The task - The lines needed are those from the start of the records through the line holding "This screenshot has height=812, width=403.", each copied exactly.

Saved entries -
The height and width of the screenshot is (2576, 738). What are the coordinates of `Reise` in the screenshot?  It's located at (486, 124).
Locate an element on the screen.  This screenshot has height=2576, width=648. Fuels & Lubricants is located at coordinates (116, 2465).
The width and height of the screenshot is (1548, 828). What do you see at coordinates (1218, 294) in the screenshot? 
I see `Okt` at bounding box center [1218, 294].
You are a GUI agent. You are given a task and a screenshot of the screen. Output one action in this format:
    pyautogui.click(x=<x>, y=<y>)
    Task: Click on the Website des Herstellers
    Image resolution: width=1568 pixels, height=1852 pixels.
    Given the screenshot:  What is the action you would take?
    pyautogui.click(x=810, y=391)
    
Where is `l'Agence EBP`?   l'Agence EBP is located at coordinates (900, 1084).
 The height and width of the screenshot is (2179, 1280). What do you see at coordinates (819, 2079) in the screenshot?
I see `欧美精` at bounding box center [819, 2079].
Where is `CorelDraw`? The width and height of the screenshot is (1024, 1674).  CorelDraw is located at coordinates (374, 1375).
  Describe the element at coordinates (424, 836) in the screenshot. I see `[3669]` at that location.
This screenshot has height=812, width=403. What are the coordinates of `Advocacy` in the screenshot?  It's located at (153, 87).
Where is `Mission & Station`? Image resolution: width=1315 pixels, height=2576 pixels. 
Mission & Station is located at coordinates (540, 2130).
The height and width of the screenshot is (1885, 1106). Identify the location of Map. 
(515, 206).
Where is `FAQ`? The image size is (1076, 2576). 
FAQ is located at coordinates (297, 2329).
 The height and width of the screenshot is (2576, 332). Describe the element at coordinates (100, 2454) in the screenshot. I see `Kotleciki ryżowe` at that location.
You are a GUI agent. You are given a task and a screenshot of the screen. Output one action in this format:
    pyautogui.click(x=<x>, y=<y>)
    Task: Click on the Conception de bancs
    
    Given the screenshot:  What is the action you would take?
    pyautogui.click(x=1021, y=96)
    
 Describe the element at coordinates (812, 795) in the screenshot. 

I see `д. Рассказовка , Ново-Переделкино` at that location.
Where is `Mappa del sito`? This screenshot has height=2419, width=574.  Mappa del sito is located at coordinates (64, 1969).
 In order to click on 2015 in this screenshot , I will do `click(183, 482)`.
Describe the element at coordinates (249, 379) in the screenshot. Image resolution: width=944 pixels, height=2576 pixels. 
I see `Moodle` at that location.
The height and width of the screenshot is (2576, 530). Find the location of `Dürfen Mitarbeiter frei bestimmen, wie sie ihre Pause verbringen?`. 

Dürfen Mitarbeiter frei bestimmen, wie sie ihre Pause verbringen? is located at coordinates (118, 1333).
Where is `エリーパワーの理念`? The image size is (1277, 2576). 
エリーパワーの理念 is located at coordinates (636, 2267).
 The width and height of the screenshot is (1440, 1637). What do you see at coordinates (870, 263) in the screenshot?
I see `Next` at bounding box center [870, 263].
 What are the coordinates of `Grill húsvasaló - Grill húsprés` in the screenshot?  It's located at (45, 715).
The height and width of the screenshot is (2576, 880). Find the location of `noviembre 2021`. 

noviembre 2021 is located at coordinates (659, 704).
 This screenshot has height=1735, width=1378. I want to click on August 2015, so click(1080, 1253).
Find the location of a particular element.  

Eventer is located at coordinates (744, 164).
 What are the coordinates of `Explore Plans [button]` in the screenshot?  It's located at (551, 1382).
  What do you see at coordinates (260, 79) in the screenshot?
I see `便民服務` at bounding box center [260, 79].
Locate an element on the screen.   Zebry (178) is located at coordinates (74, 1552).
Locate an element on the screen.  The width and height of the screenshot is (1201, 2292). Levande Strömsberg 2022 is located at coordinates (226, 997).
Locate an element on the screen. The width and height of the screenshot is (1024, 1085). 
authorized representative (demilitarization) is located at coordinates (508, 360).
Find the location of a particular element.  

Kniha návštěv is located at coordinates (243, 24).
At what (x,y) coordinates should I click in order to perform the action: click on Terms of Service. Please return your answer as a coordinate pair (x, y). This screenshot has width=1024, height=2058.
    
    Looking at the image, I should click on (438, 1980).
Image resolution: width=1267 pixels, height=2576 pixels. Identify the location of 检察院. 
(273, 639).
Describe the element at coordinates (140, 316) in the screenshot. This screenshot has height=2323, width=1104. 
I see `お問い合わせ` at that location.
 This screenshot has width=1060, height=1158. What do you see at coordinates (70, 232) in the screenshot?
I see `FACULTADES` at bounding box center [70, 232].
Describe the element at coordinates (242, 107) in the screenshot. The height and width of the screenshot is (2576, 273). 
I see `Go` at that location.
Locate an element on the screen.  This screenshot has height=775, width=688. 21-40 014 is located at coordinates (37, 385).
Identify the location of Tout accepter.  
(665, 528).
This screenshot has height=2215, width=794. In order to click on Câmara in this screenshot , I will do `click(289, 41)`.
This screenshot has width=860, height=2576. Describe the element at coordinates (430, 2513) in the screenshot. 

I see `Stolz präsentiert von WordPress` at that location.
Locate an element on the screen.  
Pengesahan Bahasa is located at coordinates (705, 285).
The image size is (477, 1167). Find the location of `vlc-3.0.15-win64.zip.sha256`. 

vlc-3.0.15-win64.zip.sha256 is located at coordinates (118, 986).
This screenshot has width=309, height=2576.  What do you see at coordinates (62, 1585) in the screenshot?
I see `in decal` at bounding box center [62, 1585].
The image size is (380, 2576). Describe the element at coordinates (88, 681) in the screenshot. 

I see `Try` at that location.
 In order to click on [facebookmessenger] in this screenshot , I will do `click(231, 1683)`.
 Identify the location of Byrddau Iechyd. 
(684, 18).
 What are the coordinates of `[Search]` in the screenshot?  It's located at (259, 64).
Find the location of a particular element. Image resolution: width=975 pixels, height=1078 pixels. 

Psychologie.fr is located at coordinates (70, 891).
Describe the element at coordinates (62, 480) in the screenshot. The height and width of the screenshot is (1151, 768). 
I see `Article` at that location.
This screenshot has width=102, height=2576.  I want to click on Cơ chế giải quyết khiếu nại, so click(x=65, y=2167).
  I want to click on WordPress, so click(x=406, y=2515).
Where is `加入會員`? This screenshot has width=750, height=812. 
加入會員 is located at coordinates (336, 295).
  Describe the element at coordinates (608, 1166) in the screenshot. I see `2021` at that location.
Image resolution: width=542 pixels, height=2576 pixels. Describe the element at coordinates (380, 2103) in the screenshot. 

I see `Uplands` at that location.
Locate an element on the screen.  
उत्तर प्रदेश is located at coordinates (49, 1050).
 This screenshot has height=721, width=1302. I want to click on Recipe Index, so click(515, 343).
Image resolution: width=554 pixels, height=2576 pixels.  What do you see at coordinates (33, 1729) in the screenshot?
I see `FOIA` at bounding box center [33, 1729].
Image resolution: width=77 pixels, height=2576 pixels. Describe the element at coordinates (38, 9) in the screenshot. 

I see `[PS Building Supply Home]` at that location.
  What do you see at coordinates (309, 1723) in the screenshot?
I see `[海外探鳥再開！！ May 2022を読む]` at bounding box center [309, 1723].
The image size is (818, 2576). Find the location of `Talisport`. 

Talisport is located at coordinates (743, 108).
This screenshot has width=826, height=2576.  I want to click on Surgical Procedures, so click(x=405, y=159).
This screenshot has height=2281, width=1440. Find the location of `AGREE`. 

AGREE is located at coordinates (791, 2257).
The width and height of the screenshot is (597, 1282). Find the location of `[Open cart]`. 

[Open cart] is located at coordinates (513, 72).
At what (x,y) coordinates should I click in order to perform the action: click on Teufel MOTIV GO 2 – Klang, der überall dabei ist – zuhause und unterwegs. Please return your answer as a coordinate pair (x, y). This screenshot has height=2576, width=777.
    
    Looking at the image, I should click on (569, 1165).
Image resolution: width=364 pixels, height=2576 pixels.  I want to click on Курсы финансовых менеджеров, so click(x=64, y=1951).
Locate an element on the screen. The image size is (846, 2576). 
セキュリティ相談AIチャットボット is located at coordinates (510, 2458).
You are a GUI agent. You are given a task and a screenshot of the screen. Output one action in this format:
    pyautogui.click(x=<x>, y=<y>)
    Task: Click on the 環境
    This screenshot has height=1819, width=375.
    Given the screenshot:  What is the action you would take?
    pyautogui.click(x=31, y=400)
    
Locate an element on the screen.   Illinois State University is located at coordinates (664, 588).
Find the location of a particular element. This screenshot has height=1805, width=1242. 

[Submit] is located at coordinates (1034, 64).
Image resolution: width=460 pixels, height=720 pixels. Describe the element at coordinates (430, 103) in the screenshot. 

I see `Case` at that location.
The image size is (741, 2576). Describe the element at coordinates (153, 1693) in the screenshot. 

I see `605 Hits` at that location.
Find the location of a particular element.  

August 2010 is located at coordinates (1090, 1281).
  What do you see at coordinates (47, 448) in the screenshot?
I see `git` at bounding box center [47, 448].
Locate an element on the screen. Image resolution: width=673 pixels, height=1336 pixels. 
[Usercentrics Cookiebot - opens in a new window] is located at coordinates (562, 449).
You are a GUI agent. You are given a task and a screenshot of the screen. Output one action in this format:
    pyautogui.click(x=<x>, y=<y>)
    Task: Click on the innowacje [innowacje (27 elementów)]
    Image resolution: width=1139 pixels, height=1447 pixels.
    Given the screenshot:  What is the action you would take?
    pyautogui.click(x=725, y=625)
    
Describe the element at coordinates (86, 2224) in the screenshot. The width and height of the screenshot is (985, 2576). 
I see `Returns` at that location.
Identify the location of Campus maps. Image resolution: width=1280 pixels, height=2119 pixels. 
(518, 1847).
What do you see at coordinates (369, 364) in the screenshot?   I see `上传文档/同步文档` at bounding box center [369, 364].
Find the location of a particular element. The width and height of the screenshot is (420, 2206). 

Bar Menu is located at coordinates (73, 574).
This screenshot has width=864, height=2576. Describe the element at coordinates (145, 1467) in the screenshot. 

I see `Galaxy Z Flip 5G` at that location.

Final answer -
The height and width of the screenshot is (2576, 738). What are the coordinates of `Reise` in the screenshot?  It's located at (486, 124).
Locate an element on the screen.  This screenshot has height=2576, width=648. Fuels & Lubricants is located at coordinates (116, 2465).
The width and height of the screenshot is (1548, 828). What do you see at coordinates (1218, 294) in the screenshot? 
I see `Okt` at bounding box center [1218, 294].
You are a GUI agent. You are given a task and a screenshot of the screen. Output one action in this format:
    pyautogui.click(x=<x>, y=<y>)
    Task: Click on the Website des Herstellers
    Image resolution: width=1568 pixels, height=1852 pixels.
    Given the screenshot:  What is the action you would take?
    pyautogui.click(x=810, y=391)
    
Where is `l'Agence EBP`?   l'Agence EBP is located at coordinates (900, 1084).
 The height and width of the screenshot is (2179, 1280). What do you see at coordinates (819, 2079) in the screenshot?
I see `欧美精` at bounding box center [819, 2079].
Where is `CorelDraw`? The width and height of the screenshot is (1024, 1674).  CorelDraw is located at coordinates (374, 1375).
  Describe the element at coordinates (424, 836) in the screenshot. I see `[3669]` at that location.
This screenshot has height=812, width=403. What are the coordinates of `Advocacy` in the screenshot?  It's located at (153, 87).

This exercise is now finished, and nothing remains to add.